I tried assigning NPartitions the same as number of CPUs in the cluster. But that didn’t help as well.

import modin.config

I am wondering what I am missing here?

Thanks in advance

Hi @nirandaperera, thanks for posting the details of your benchmark!

I see a couple of reasons the numbers might work out this way. For a 2-column dataframe, with 100M rows, that’s O(1.6GB) each, so I’m not sure you’re saturating the CPUs. You will probably need more complex data and a bit more of it. Can I suggest a file from the NYC Taxi dataset? TLC Trip Record Data - TLC

Part of the problem with no scaling is happening because the data is coming from a numpy array. We use ray.put to put data into the Ray object store, and that data doesn’t actually get sent to another node, which is a Ray-ism. Effectively what’s happening in the benchmark is that all of the data is staying on the head node (from what I can see), which should help explain your numbers being mostly unchanged from 1-N CPUs.

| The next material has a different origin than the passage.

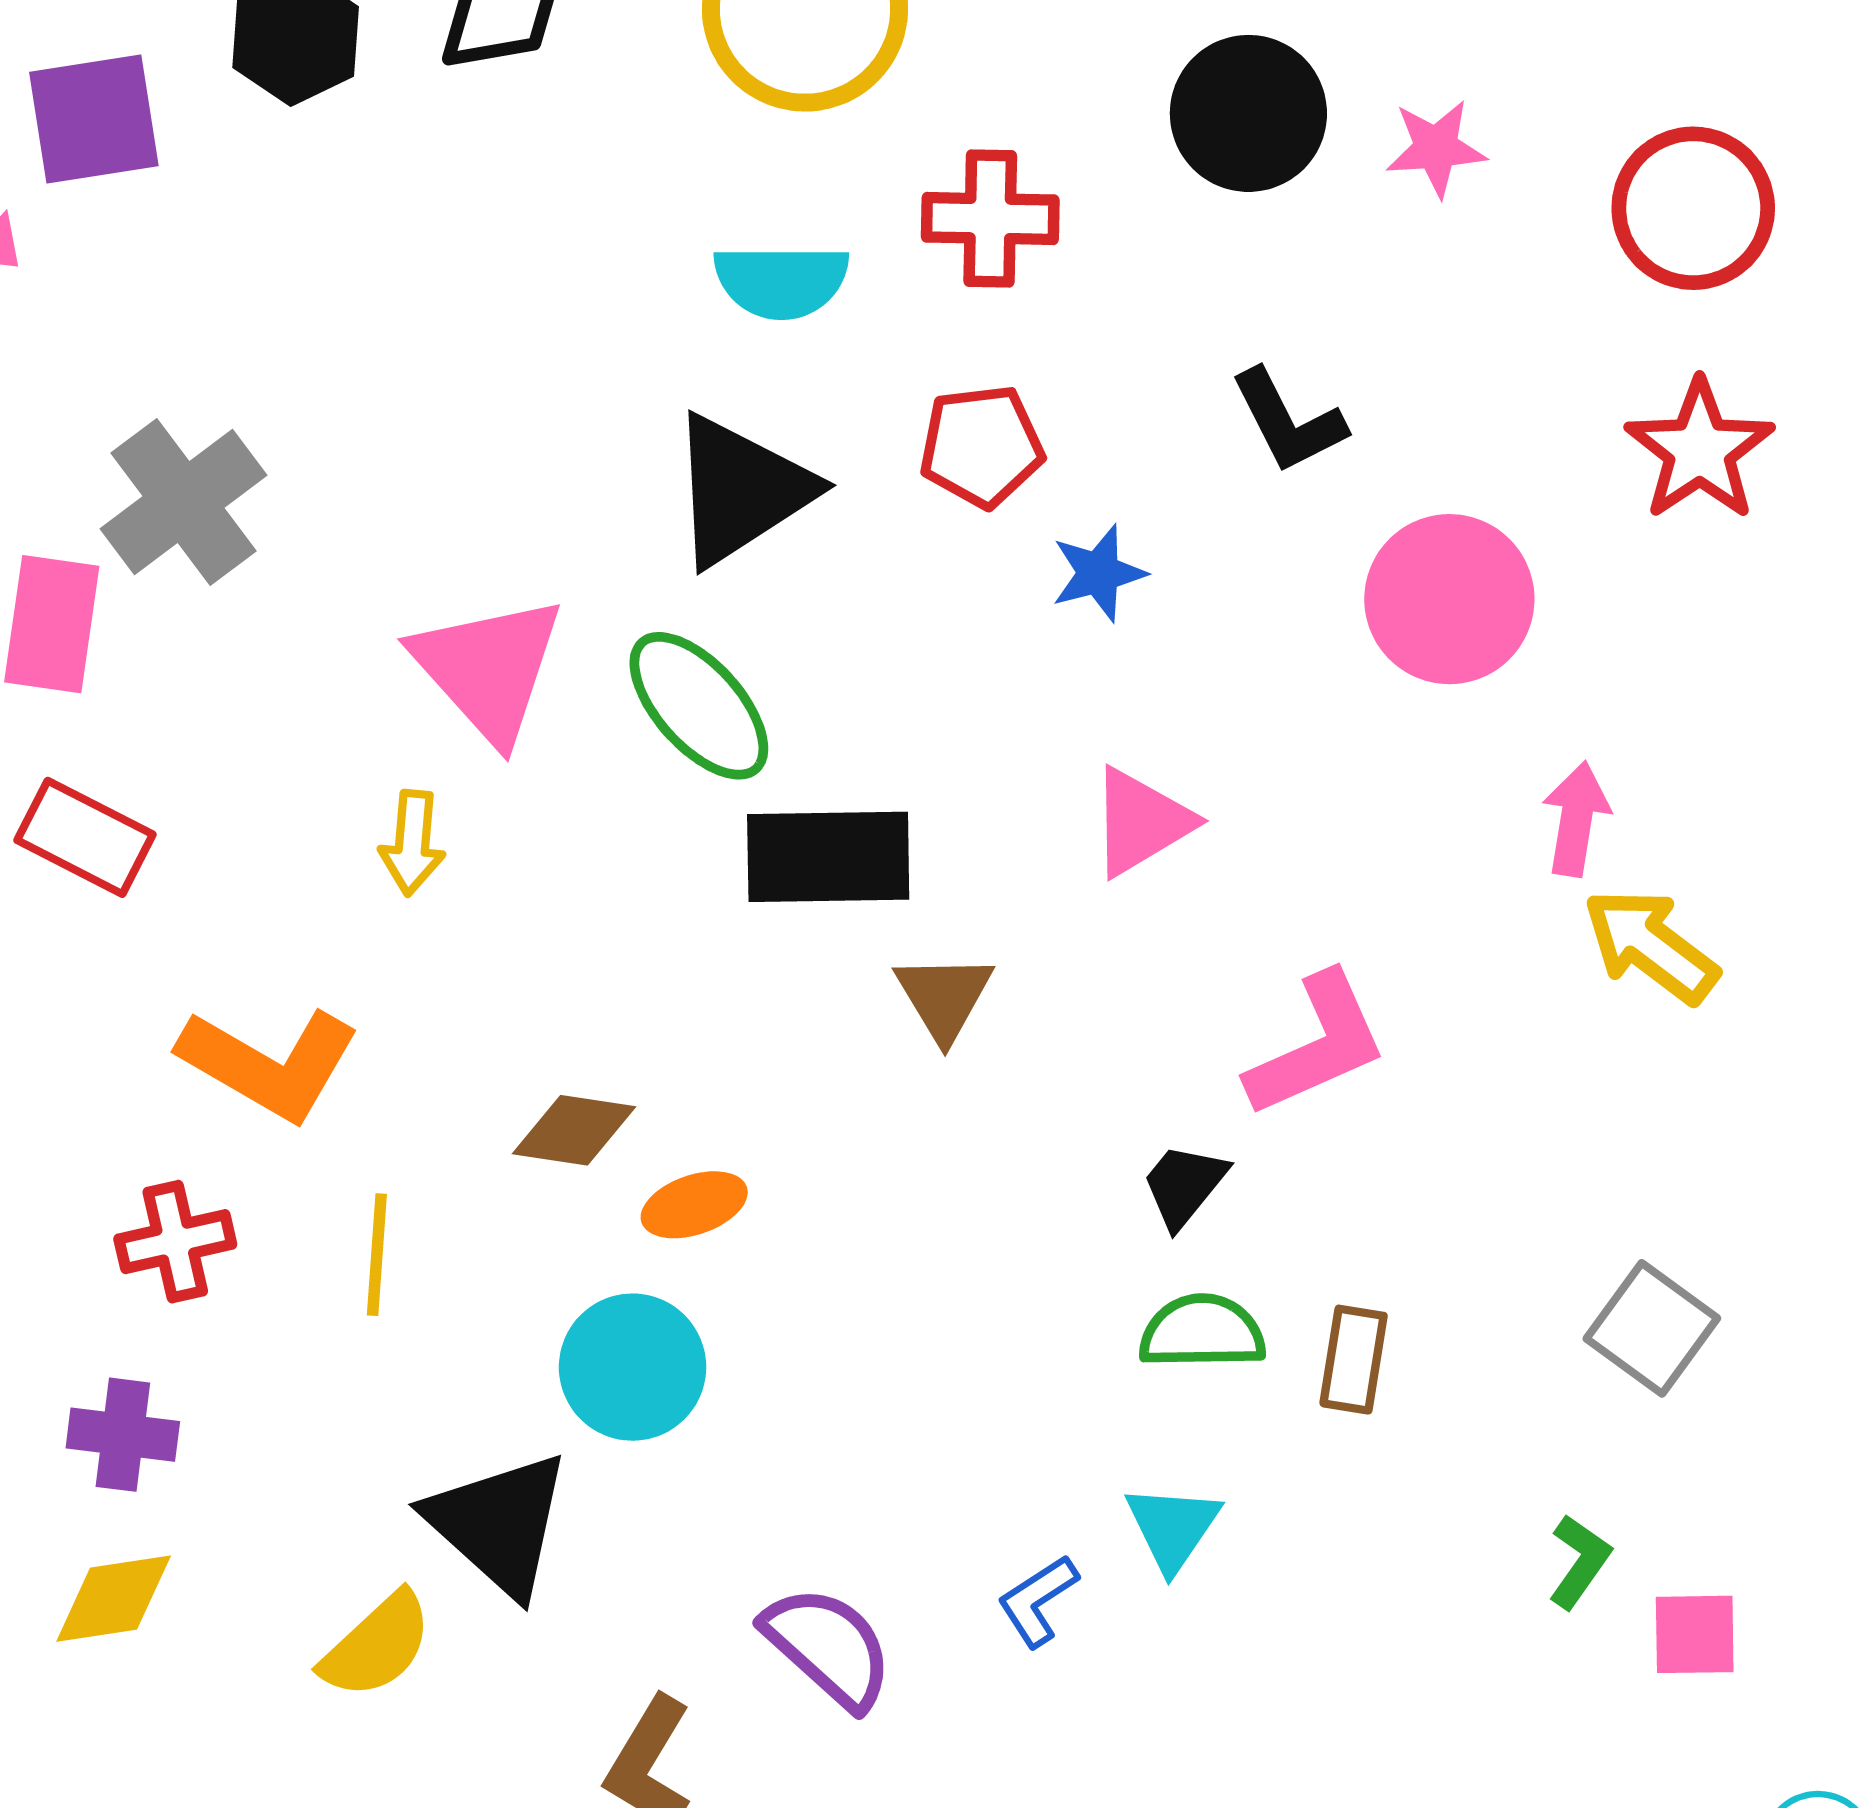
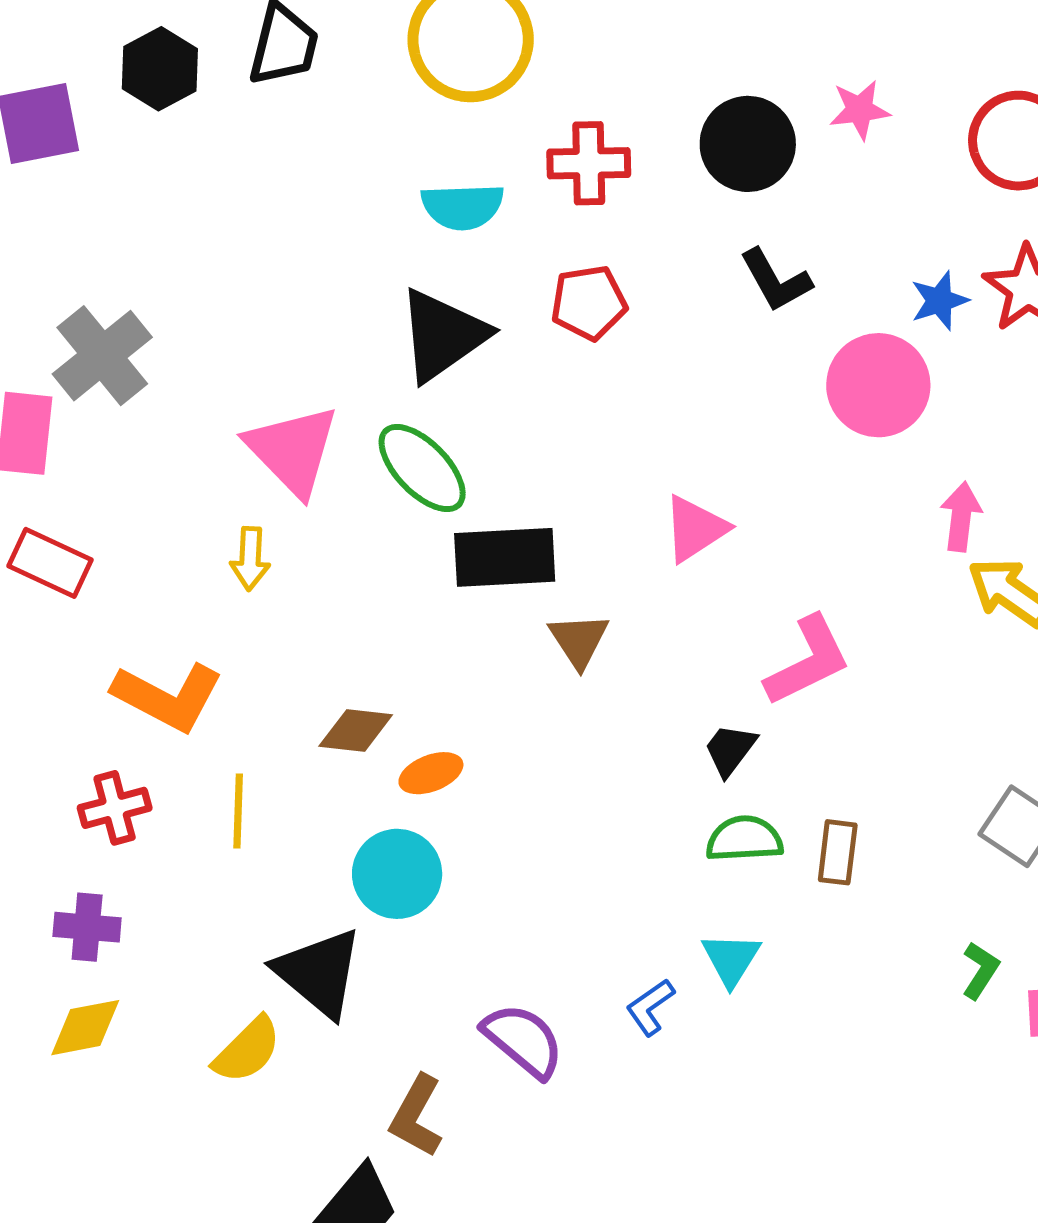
black circle: (1248, 113) -> (748, 144), moved
blue star: (1098, 573) -> (939, 301), moved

Another issue likely happening here is that Modin is probably doing a broadcast join. We have plans to implement a generic shuffle join in the near future, and we have active development on a generic shuffling mechanism.

Does that make sense?

Edit: order of magnitude.

Thank you for the response.

I didn’t know about the issue with Ray object store. In that scenario, how can we distribute a dataset then? Wouldn’t Ray object store handle the modin.config.NPartitions param? Can you point me to an example where we could distribute a dataset over N nodes?

Nevertheless, I am guessing the merge operation wouldn’t scale very well with a broadcast join (unless the broadcasted table is very small compared to the other). Is there a timeline for the shuffle join feature?

Hi @nirandaperera , I had left a comment in the issue of the Github repo as didn’t see the discussion here.

No, that is a Modin parameter that only specifies how many partitions to use for a Modin dataframe along each axis.

Not sure that there is such a mechanism in Ray. @devin-petersohn , any thoughts?

If you can read the data from a file on S3 or some NFS, Modin will be able to tell Ray how to distribute the workload.